**Work item:** Which lines in the data below contain the word "position"? Return each of them.
------------------------------------------------------------
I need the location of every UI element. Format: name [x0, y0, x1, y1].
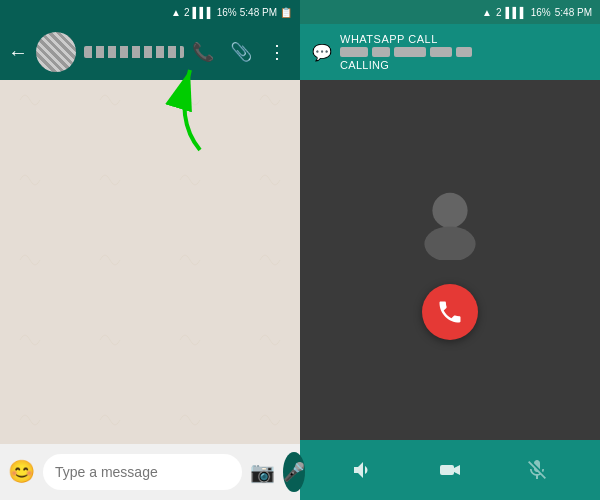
call-footer [300, 440, 600, 500]
mute-button[interactable] [525, 458, 549, 482]
mute-icon [525, 458, 549, 482]
right-panel: ▲ 2 ▌▌▌ 16% 5:48 PM 💬 WHATSAPP CALL CALL… [300, 0, 600, 500]
call-header-text: WHATSAPP CALL CALLING [340, 33, 588, 71]
left-header: ← 📞 📎 ⋮ [0, 24, 300, 80]
end-call-icon [436, 298, 464, 326]
mic-button[interactable]: 🎤 [283, 452, 305, 492]
name-block-2 [372, 47, 390, 57]
speaker-button[interactable] [351, 458, 375, 482]
svg-point-1 [432, 193, 467, 228]
svg-point-2 [424, 226, 475, 260]
svg-rect-3 [440, 465, 454, 475]
contact-name-bar [84, 46, 184, 58]
video-icon [438, 458, 462, 482]
time-right: 5:48 PM [555, 7, 592, 18]
left-status-bar: ▲ 2 ▌▌▌ 16% 5:48 PM 📋 [0, 0, 300, 24]
end-call-button[interactable] [422, 284, 478, 340]
signal-strength: 2 [184, 7, 190, 18]
chat-area [0, 80, 300, 444]
emoji-button[interactable]: 😊 [8, 459, 35, 485]
message-input-bar: 😊 📷 🎤 [0, 444, 300, 500]
call-body [300, 80, 600, 440]
battery-right: 16% [531, 7, 551, 18]
caller-avatar [410, 180, 490, 260]
call-header: 💬 WHATSAPP CALL CALLING [300, 24, 600, 80]
status-icons-left: ▲ 2 ▌▌▌ 16% 5:48 PM 📋 [171, 7, 292, 18]
contact-avatar [36, 32, 76, 72]
signal-bars-left: ▌▌▌ [192, 7, 213, 18]
signal-right: 2 [496, 7, 502, 18]
name-block-4 [430, 47, 452, 57]
wifi-icon: ▲ [171, 7, 181, 18]
left-panel: ▲ 2 ▌▌▌ 16% 5:48 PM 📋 ← 📞 📎 ⋮ [0, 0, 300, 500]
time-left: 5:48 PM [240, 7, 277, 18]
signal-bars-right: ▌▌▌ [505, 7, 526, 18]
name-block-3 [394, 47, 426, 57]
right-status-bar: ▲ 2 ▌▌▌ 16% 5:48 PM [300, 0, 600, 24]
speaker-icon [351, 458, 375, 482]
whatsapp-call-label: WHATSAPP CALL [340, 33, 588, 45]
back-button[interactable]: ← [8, 41, 28, 64]
camera-button[interactable]: 📷 [250, 460, 275, 484]
header-action-icons: 📞 📎 ⋮ [192, 41, 286, 63]
mic-icon: 🎤 [283, 461, 305, 483]
calling-status: CALLING [340, 59, 588, 71]
attachment-button[interactable]: 📎 [230, 41, 252, 63]
avatar-image [36, 32, 76, 72]
name-block-5 [456, 47, 472, 57]
name-block-1 [340, 47, 368, 57]
battery-left: 16% [217, 7, 237, 18]
contact-name-blocks [340, 47, 588, 57]
video-button[interactable] [438, 458, 462, 482]
call-button[interactable]: 📞 [192, 41, 214, 63]
svg-marker-4 [454, 465, 460, 475]
more-options-button[interactable]: ⋮ [268, 41, 286, 63]
whatsapp-notify-icon: 📋 [280, 7, 292, 18]
message-input[interactable] [43, 454, 242, 490]
whatsapp-logo: 💬 [312, 43, 332, 62]
wifi-icon-right: ▲ [482, 7, 492, 18]
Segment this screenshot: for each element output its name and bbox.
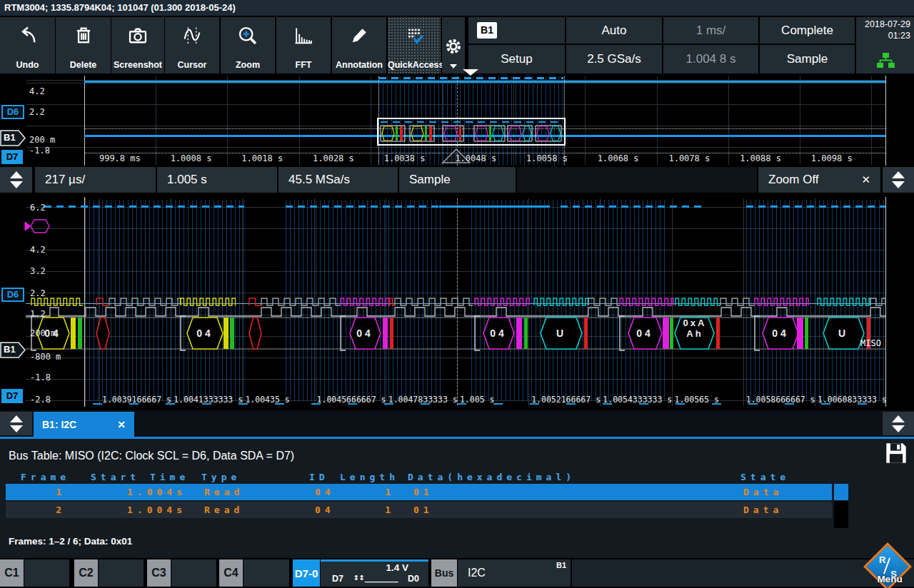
timebase-cell[interactable]: 1 ms/: [663, 17, 758, 44]
time-label: 01:23: [888, 31, 910, 41]
scrollbar-thumb[interactable]: [834, 484, 848, 500]
scale-label: 4.2: [30, 245, 46, 255]
bus-table-title: Bus Table: MISO (I2C: Clock SCL = D6, Da…: [9, 450, 294, 462]
channel-c1-cell[interactable]: [24, 559, 69, 587]
time-tick-label: 999.8 ms: [84, 153, 156, 163]
title-bar: RTM3004; 1335.8794K04; 101047 (01.300 20…: [0, 0, 914, 16]
trash-icon: [73, 24, 94, 47]
time-tick-label: 1.0028 s: [298, 153, 369, 163]
horizontal-position-cell[interactable]: 1.004 8 s: [663, 45, 758, 74]
zoom-button[interactable]: Zoom: [221, 17, 275, 74]
channel-c3-label[interactable]: C3: [147, 559, 171, 587]
oscilloscope-screen: RTM3004; 1335.8794K04; 101047 (01.300 20…: [0, 0, 914, 588]
frame-value: U: [540, 328, 583, 339]
fft-button[interactable]: FFT: [276, 17, 331, 74]
bus-label[interactable]: Bus: [431, 559, 457, 587]
time-tick-label: 1.0038 s: [369, 153, 441, 163]
tab-b1-i2c[interactable]: B1: I2C ✕: [34, 412, 134, 437]
scrollbar-track[interactable]: [834, 501, 848, 528]
sample-rate-cell[interactable]: 2.5 GSa/s: [566, 45, 662, 74]
trigger-position-marker[interactable]: [463, 69, 478, 76]
scale-label: 6.2: [30, 203, 46, 213]
annotation-button[interactable]: Annotation: [332, 17, 386, 74]
signal-name-label: MISO: [860, 338, 881, 348]
scale-label: 2.2: [30, 288, 46, 298]
zoom-sample-rate-cell[interactable]: 45.5 MSa/s: [278, 167, 398, 193]
cursor-icon: [181, 24, 203, 47]
camera-icon: [127, 24, 149, 47]
horizontal-scale-stepper[interactable]: [0, 167, 32, 193]
bus-table-panel: Bus Table: MISO (I2C: Clock SCL = D6, Da…: [0, 439, 914, 558]
delete-button[interactable]: Delete: [56, 17, 111, 74]
down-arrow-icon: [892, 181, 905, 188]
right-stepper-top[interactable]: [883, 167, 914, 193]
datetime-cell[interactable]: 2018-07-29 01:23: [856, 17, 914, 74]
undo-button[interactable]: Undo: [0, 17, 55, 74]
bus-i2c-cell[interactable]: I2C B1: [458, 559, 571, 587]
close-icon[interactable]: ✕: [117, 419, 126, 430]
acquisition-mode-cell[interactable]: Sample: [760, 45, 855, 74]
channel-c4-label[interactable]: C4: [219, 559, 243, 587]
zoom-position-cell[interactable]: 1.005 s: [157, 167, 277, 193]
scale-label: 2.2: [29, 107, 45, 117]
time-tick-label: 1.0054333333 s: [603, 395, 674, 405]
table-row[interactable]: 2 1.004s Read 04 1 01 Data: [6, 502, 832, 518]
pencil-icon: [348, 24, 370, 47]
zoombar-recess: [517, 167, 757, 193]
table-row-selected[interactable]: 1 1.004s Read 04 1 01 Data: [6, 484, 832, 500]
setup-button[interactable]: Setup: [468, 45, 565, 74]
bus-indicator-cell[interactable]: B1: [468, 17, 524, 44]
zoom-off-button[interactable]: Zoom Off ✕: [758, 167, 880, 193]
trigger-mode-cell[interactable]: Auto: [566, 17, 662, 44]
menu-button[interactable]: Menu: [868, 574, 911, 584]
zoom-waveform-graph[interactable]: 04 04 04 04 U 04 0xA Ah 04 U MISO 6.2 4.…: [0, 194, 914, 410]
time-tick-label: 1.0039166667 s: [102, 395, 174, 405]
date-label: 2018-07-29: [865, 19, 910, 29]
channel-c2-label[interactable]: C2: [74, 559, 98, 587]
frame-value: U: [822, 328, 865, 339]
quickaccess-button[interactable]: QuickAccess: [388, 17, 441, 74]
frame-value: 04: [477, 328, 520, 339]
logic-group-info[interactable]: 1.4 V D7 ↕↕______ D0: [321, 559, 428, 587]
channel-label-b1[interactable]: B1: [0, 130, 26, 146]
cursor-button[interactable]: Cursor: [165, 17, 219, 74]
overview-graph[interactable]: 4.2 2.2 200 m -1.8 D6 B1 D7 999.8 ms1.00…: [0, 74, 914, 166]
logic-bit-low: D0: [408, 574, 419, 584]
screenshot-button[interactable]: Screenshot: [111, 17, 164, 74]
frame-value: 04: [343, 328, 386, 339]
channel-label-d7[interactable]: D7: [1, 389, 23, 403]
frame-value: 04: [759, 328, 802, 339]
time-tick-label: 1.0058666667 s: [746, 395, 818, 405]
logic-group-button[interactable]: D7-0: [293, 559, 320, 587]
channel-c2-cell[interactable]: [99, 559, 144, 587]
zoom-scale-cell[interactable]: 217 µs/: [35, 167, 156, 193]
channel-label-d6[interactable]: D6: [1, 288, 24, 302]
zoom-acq-mode-cell[interactable]: Sample: [399, 167, 516, 193]
settings-button[interactable]: [442, 17, 465, 74]
channel-label-d7[interactable]: D7: [1, 150, 23, 164]
zoom-window-decor: [0, 74, 914, 166]
scale-label: -800 m: [30, 352, 61, 362]
up-arrow-icon: [892, 415, 905, 422]
time-tick-label: 1.00565 s: [675, 395, 746, 405]
acquisition-state-cell[interactable]: Complete: [760, 17, 855, 44]
channel-c4-cell[interactable]: [243, 559, 289, 587]
channel-label-d6[interactable]: D6: [1, 105, 24, 119]
close-icon[interactable]: ✕: [861, 173, 870, 186]
tab-row: B1: I2C ✕: [0, 410, 914, 437]
channel-c3-cell[interactable]: [171, 559, 216, 587]
channel-c1-label[interactable]: C1: [0, 559, 24, 587]
scale-label: 200 m: [29, 135, 55, 145]
tab-stepper-right[interactable]: [883, 412, 914, 435]
fft-icon: [293, 24, 314, 47]
scale-label: 3.2: [30, 266, 46, 276]
save-icon[interactable]: [885, 442, 908, 465]
empty-cell: [517, 17, 565, 44]
down-arrow-icon: [892, 425, 905, 432]
scale-label: 200 m: [30, 328, 56, 338]
up-arrow-icon: [892, 171, 905, 178]
tab-stepper-left[interactable]: [0, 412, 32, 435]
time-tick-label: 1.0048 s: [440, 153, 511, 163]
scale-label: 1.2: [30, 309, 46, 319]
channel-label-b1[interactable]: B1: [0, 342, 26, 358]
------------------------------------------------------------
**Solution to this task:**
horizontal-position-cell[interactable]: 1.004 8 s: [663, 45, 758, 74]
trigger-position-marker[interactable]: [463, 69, 478, 76]
zoom-position-cell[interactable]: 1.005 s: [157, 167, 277, 193]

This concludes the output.